La forte croissance des rendements observée entre le début des années 80 et le début des années 2000 marque une déviation par rapport à l’évolution depuis les années 20 (voir infographie). « Cet âge d’or pour les rendements et la croissance économique a notamment été mené par la mondialisation, explique Jim Reid. La hausse de l’offre de travail des pays émergents a maintenu l’inflation à de faibles niveaux pendant les trente années précédant la crise. Ce qui a permis aux pays développés de baisser les taux à chaque fois qu’il y avait un problème sans se préoccuper des risques d’inflation ».

Cette politique de taux bas a à son tour causé un « super cycle de la dette », notamment dans le secteur bancaire.

« Entre la fin des années 90 et le début des années 2000, le secteur financier a connu une croissance nettement supérieure à la moyenne à long terme, pour devenir trop grand pour l’économie, avec une dette bancaire supérieure à 100 % du PIB, poursuit Jim Reid. Nous vivons dans un monde marqué par l’hyperinflation des sauvetages financiers. Aujourd’hui, le défi des autorités est de ramener le système financier à une taille plus normale et il faut s’attendre à une volatilité importante tant que ce ne sera pas le cas. »

Le surendettement des États annonce une croissance plus faible dans les pays développés et encore de nombreux épisodes dans la saga de la crise souveraine. « Une dette trop élevée entraîne des difficultés à se financer, note Jim Reid. L’endettement des pays développés dépassera les 100 % du PIB en 2011. Vous devrez vous habituer à voir débarquer à Bruxelles un tas de gens qui tenteront de résoudre ces problèmes! ».

Dans ce contexte, le stratégiste mise sur une retombée en récession dans neuf à douze mois.
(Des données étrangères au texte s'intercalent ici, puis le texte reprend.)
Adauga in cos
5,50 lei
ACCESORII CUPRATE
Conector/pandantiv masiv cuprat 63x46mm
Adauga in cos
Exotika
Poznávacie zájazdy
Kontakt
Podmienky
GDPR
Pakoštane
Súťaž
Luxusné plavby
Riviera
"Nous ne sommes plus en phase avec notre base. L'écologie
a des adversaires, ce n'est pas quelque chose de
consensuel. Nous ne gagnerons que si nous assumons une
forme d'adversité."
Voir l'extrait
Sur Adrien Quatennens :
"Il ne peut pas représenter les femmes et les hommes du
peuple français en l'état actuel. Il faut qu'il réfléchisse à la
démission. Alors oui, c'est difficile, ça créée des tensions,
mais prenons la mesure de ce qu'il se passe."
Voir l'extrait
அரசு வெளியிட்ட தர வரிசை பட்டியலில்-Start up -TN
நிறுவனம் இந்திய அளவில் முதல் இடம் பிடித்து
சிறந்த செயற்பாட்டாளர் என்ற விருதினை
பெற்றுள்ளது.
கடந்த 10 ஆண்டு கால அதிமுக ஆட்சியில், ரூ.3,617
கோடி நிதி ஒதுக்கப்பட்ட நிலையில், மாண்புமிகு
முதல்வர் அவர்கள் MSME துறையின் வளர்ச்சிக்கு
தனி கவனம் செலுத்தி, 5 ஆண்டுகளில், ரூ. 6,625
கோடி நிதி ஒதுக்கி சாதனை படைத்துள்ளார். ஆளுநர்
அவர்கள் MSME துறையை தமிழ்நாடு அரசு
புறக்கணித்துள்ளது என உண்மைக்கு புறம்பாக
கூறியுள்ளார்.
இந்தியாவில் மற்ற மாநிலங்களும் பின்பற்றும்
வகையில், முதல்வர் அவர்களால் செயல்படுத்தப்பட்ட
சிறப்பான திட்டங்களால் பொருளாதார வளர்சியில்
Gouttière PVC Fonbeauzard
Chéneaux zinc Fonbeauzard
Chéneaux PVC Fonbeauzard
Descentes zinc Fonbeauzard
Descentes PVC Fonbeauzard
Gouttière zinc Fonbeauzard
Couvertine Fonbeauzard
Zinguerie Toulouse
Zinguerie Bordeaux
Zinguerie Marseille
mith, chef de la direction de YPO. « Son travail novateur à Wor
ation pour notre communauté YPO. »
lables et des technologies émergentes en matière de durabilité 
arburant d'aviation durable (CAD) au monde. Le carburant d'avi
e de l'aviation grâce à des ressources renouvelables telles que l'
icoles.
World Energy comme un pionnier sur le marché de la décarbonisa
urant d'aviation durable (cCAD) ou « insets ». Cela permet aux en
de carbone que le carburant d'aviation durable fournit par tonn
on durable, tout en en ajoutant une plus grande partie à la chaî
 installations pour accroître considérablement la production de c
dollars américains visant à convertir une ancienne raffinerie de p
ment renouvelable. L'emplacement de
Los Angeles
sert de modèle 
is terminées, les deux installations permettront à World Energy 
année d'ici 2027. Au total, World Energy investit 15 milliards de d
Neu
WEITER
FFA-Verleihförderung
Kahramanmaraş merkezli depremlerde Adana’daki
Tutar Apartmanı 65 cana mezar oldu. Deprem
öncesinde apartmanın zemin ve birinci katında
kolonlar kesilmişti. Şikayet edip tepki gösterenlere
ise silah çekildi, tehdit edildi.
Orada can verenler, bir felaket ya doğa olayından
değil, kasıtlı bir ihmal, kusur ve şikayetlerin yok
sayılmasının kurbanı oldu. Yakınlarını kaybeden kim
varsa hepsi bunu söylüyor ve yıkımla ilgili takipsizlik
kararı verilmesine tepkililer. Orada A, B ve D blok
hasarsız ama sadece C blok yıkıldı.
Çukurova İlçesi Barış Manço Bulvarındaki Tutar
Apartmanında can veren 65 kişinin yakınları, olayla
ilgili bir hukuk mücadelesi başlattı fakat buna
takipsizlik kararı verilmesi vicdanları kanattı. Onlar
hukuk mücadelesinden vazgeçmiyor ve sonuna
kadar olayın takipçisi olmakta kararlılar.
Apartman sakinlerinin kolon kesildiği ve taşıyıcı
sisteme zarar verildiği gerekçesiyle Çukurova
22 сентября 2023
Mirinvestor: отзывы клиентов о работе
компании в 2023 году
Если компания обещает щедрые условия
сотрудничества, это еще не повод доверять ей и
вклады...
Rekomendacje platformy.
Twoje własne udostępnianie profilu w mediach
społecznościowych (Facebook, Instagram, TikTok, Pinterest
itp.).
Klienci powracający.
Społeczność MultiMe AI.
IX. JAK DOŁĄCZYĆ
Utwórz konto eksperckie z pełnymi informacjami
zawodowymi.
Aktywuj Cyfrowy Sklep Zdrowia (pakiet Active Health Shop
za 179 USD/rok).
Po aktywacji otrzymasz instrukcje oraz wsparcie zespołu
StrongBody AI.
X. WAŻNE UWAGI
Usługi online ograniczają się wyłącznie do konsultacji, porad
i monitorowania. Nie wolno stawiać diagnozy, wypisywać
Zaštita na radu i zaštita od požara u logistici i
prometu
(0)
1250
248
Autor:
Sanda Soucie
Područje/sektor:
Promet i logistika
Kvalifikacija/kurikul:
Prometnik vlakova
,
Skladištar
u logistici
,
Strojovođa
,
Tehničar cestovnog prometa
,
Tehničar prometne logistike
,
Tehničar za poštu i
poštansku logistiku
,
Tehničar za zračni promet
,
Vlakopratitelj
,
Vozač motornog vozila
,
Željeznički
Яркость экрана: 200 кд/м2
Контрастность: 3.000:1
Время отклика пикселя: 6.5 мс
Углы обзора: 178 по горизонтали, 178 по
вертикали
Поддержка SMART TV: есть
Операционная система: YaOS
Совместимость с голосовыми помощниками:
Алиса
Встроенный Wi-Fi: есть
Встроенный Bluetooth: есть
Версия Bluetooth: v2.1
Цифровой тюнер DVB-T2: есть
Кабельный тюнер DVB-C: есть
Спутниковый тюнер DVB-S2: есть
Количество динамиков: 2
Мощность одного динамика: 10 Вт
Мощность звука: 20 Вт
Les cycles économiques s’annoncent en effet plus longs. 

« La Grande Modération avait porté la durée moyenne d’un cycle de l’économie américaine à 106 mois contre seulement 56 mois en moyenne », explique Jim Reid.

Si on revient aux cycles observés avant 1982 et le début de la Grande Modération, la récession pourrait débuter dès juin 2011.

« Vu la capacité budgétaire limitée des États surendettés, des taux déjà à zéro, la seule possibilité de lutter contre la récession sera de poursuivre l’assouplissement quantitatif et de continuer à imprimer de la monnaie », poursuit Jim Reid.

L’évolution de la démographie devrait aussi pousser les banques centrales à maintenir des liquidités abondantes.

« L’âge d’or a aussi été mené par la forte croissance de la population à partir de la Seconde Guerre Mondiale, explique Jim Reid. À chaque génération, il y avait toujours plus d’acheteurs pour racheter les actifs de la génération précédente. Mais il y aura moins de monde dans les prochaines générations. Et les prix des actifs seront sous pression. L’inflation sera le principal défi des autorités dans les années à venir! ».

Cap sur les dividendes

La forte hausse des cours des actions en vigueur pendant les trente années de l’âge d’or de la Grande Modération fait figure d’exception sur le long terme. Jim Reid a calculé l’évolution en termes réels de l’indice boursier américain S & P 500 depuis 1820. L’envolée ne débute qu’au début des années 80 après une croissance très limitée. Où faut-il alors investir? « Dans des actions ennuyeuses payant de bons dividendes, répond Jim Reid. Il y a des opportunités dans certains secteurs et certaines sociétés. »

Le stratégiste estime par ailleurs les actions des pays émergents assez chères et souligne des risques de bulle, même si les fondamentaux à long terme restent solides et à même d’amortir le ralentissement du monde développé. Les emprunts d’État, devraient continuer à attirer des flux pendant encore quelque temps mais devraient souffrir du retour de l’inflation.